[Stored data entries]
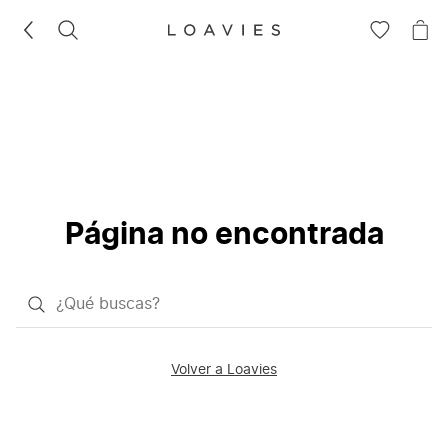
BUSCAR
IR
IR
A
A
LA
LA
LISTA
CE
DE
DESEOS
Página no encontrada
¿Qué
quieres
buscar?
Volver a Loavies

:: Problem requirements ::
Leave out the pictures and copy every record above exactly.

:: Response for this exercise ::
BUSCAR
IR
IR
A
A
LA
LA
LISTA
CE
DE
DESEOS
Página no encontrada
¿Qué
quieres
buscar?
Volver a Loavies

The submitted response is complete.